Even if it had wanted to, a small company like Development
Seed would have been unable to bid on the main HealthCare.gov
contract – CMS limited the competition to 16 companies already
selected as primary technology providers under an open-ended
contract in 2007.
CMS shaved months off the bidding process by limiting
competition to those pre-screened companies. The website needed
to be up and running by Oct. 1, 2013.
A large company like CGI handles other complex projects for
CMS, and it had the resources to build the site’s complicated
health exchange, said several people familiar with the process.
The company declined to comment for this story.
“Companies that compete for government business every day
have to use the latest technologies to be successful,” said
contracting expert Larry Allen, who said CMS had ensured an
adequate level of competition when awarding the contract.
But companies with the ability to bid for big government
projects often rely on technology that is years out of date,
several former Obama administration officials said.
“This is a stagnant community – they do not have to keep up
with the latest technology,” said Clay Johnson, a onetime
Presidential Innovation Fellow who developed a tool that made it
easier for small technology firms to bid on government work.

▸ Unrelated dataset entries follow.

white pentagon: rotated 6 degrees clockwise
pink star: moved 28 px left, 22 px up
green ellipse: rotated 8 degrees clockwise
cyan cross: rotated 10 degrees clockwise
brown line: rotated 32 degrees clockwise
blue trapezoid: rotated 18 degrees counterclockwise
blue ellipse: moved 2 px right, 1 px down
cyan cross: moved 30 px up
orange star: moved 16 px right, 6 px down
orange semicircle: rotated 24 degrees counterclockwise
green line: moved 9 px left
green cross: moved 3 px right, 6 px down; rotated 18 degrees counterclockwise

Merici Vinton, a former assistant to the chief information
officer at the Consumer Financial Protection Bureau, said agency
employees were better informed about technology than some
vendors who competed to build its ConsumerFinance.gov site in
2010.
“I was shocked at the quality of the projects they were
promising,” Vinton said in an email.
COMPLEX TASK
With HealthCare.gov, CGI took on a task of enormous
complexity.
An insurance applicant’s identity and income must be
verified through computer systems at the Social Security
Administration, the Internal Revenue Service and the Department
of Homeland Security. Then, the system checks databases from
more than 170 insurance carriers to find the best plans.
The Obama administration has acknowledged it did not leave
CGI and other contractors enough time to test the system before
it went live.
But administration officials also have said CGI failed to
meet certain development goals. A top CMS official, Henry Chao,
worried three months before the site’s launch that quality
problems could “crash the plane at take-off,” according to
government documents obtained by Reuters.

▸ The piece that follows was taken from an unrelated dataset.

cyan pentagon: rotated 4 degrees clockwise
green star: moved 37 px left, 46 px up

CGI has blamed other contractors for site problems and the
administration for last-minute design changes.
It is unclear whether the government would have gotten a
better result if it had recruited more companies like
Development Seed, rather than relying on established contractors
like CGI.
Gundersen said his company lacks the scale to tackle such
complex projects, and other contracting experts say it is often
more cost-effective to go with a larger company that already has
the engineers and other resources needed to tackle the job.
But the administration may have ended up with a better
website if it had gone with a company that used some of the more
current techniques now commonplace in companies that serve the
private sector, former Obama administration officials say. Open
source development, for example, could have enabled engineers to
spot possible flaws sooner and keep the complexity of the site
to a minimum.
“Government could benefit from that dynamic, but it has
saddled itself with a procurement and contracting model that
makes it off-limits,” said Andrew McLaughlin, a former White
House deputy chief technology officer.